抄録
1. ヤマトヒドラ, Hydra japonica で Glutatione をUS, 水流を CS として条件づけを試み, つぎの結果を得た。
2. CS すなわち, 水流だけを刺激として与えた場合の一般の運動型は, 正常個体と著しい違いがなかった。が, 刺激後30秒以内に1~3秒間の触手の運動を示したものが, 前者には25個体中15個体あるのに対して, 後者にはみられなかった。また, 収縮と付着したまま体を動かす運動の回数も後者より多かった。

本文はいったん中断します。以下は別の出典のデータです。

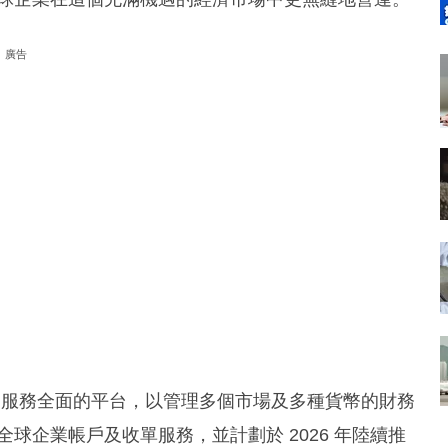
廣告
將可透過服務全面的平台，以管理多個市場及多種貨幣的財務
推出全球企業帳戶及收單服務，並計劃於 2026 年陸續推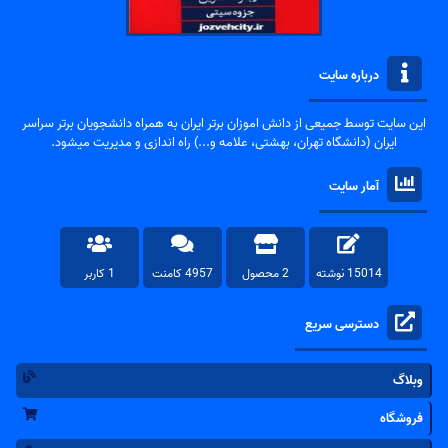
درباره سایت
این سایت توسط جمیعی از دانش اموزان برتر ایران به همراه دانشجویان برتر سراسر
ایران (دانشگاه تهران، بهشتی، علامه و...) راه اندازی و مدیریت میشود.
آمار سایت
15014 نوشته
2 محصول
4957 کامنت
1 کاربر
دسترسی سریع
وبلاگ
فروشگاه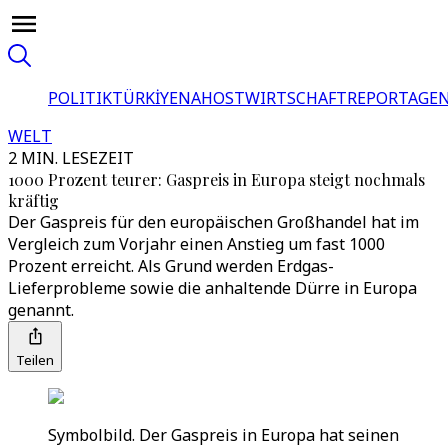
POLITIK
TÜRKİYE
NAHOST
WIRTSCHAFT
REPORTAGEN
WELT
2 MIN. LESEZEIT
1000 Prozent teurer: Gaspreis in Europa steigt nochmals
kräftig
Der Gaspreis für den europäischen Großhandel hat im
Vergleich zum Vorjahr einen Anstieg um fast 1000
Prozent erreicht. Als Grund werden Erdgas-
Lieferprobleme sowie die anhaltende Dürre in Europa
genannt.
Teilen
Symbolbild. Der Gaspreis in Europa hat seinen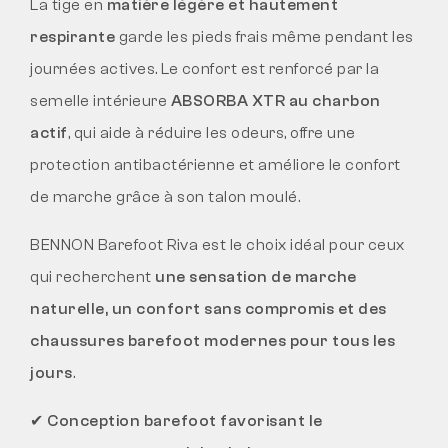
La tige en
matière légère et hautement
respirante
garde les pieds frais même pendant les
journées actives. Le confort est renforcé par la
semelle intérieure
ABSORBA XTR au charbon
actif
, qui aide à réduire les odeurs, offre une
protection antibactérienne et améliore le confort
de marche grâce à son talon moulé.
BENNON Barefoot Riva est le choix idéal pour ceux
qui recherchent
une sensation de marche
naturelle, un confort sans compromis et des
chaussures barefoot modernes pour tous les
jours
.
✔
Conception barefoot favorisant le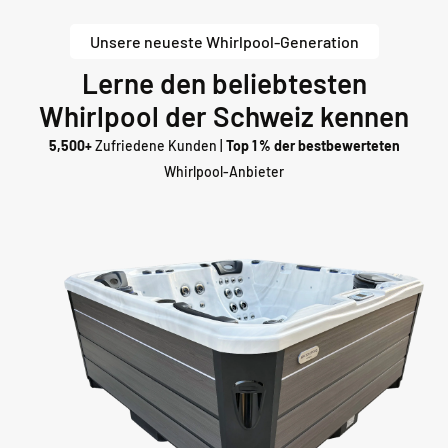
Unsere neueste Whirlpool-Generation
Lerne den beliebtesten
Whirlpool der Schweiz kennen
5,500+
Zufriedene Kunden |
Top 1 % der bestbewerteten
Whirlpool-Anbieter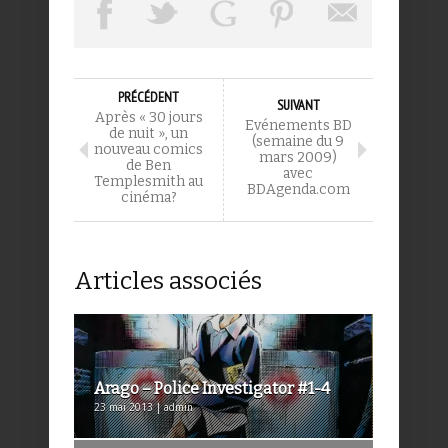
PRÉCÉDENT
SUIVANT
Après « 30 jours
Evénements BD
de nuit », un
(semaine du 9
nouveau comics
mars 2009)
de Ben
avec
Templesmith au
BDAgenda.com
cinéma?
Articles associés
Arago – Police Investigator #1-4
23 mai 2013 | admin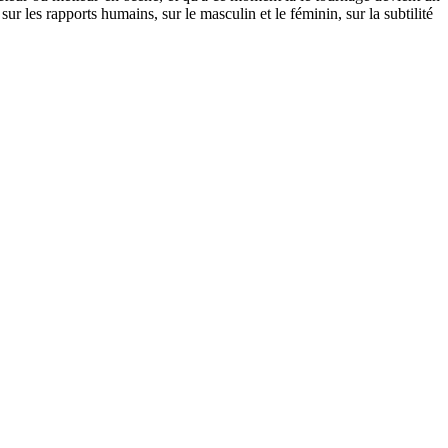
ur les rapports humains, sur le masculin et le féminin, sur la subtilité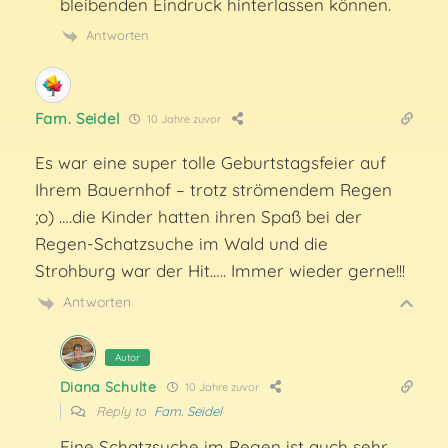
bleibenden Eindruck hinterlassen können.
Antworten
Fam. Seidel
10 Jahre zuvor
Es war eine super tolle Geburtstagsfeier auf
Ihrem Bauernhof – trotz strömendem Regen
;o) ….die Kinder hatten ihren Spaß bei der
Regen-Schatzsuche im Wald und die
Strohburg war der Hit….. Immer wieder gerne!!!
Antworten
Autor
Diana Schulte
10 Jahre zuvor
Reply to
Fam. Seidel
Eine Schatzsuche im Regen ist auch sehr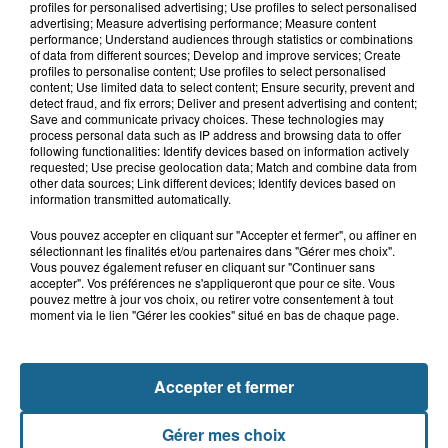
profiles for personalised advertising; Use profiles to select personalised
advertising; Measure advertising performance; Measure content
performance; Understand audiences through statistics or combinations
of data from different sources; Develop and improve services; Create
profiles to personalise content; Use profiles to select personalised
9 août 2026
content; Use limited data to select content; Ensure security, prevent and
Des cours... de trottinette à Bray-
detect fraud, and fix errors; Deliver and present advertising and content;
Dunes
Save and communicate privacy choices. These technologies may
process personal data such as IP address and browsing data to offer
following functionalities: Identify devices based on information actively
requested; Use precise geolocation data; Match and combine data from
other data sources; Link different devices; Identify devices based on
information transmitted automatically.
Vous pouvez accepter en cliquant sur "Accepter et fermer", ou affiner en
sélectionnant les finalités et/ou partenaires dans "Gérer mes choix".
Vous pouvez également refuser en cliquant sur "Continuer sans
accepter". Vos préférences ne s'appliqueront que pour ce site. Vous
pouvez mettre à jour vos choix, ou retirer votre consentement à tout
NOS AUTRES PODCASTS
moment via le lien "Gérer les cookies" situé en bas de chaque page.
Accepter et fermer
Gérer mes choix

3. CSだけ与えたもの (コントロール群) の反応, すなわち, 刺激後30秒以内において10秒間以上の触手運動をつづけた個体の数は25個体中皆無であった。これに対して, CSとUSを同時にくりかえし与えたのち, さらにCSだけを与えたもの (実験群) のそれは22 個体中 5 個体であった。したがって, きわめて短時間ではあるが, 一時的結合が成立したものと考えられるであろう。
4. 実験群において, 潜刺激時間が2回目から急減している。これは, 一種の疎通によるものと思われる。さらに, ヒドラの体の大きさと潜刺激時間のあいだには積極的な相関関係はみられなかった。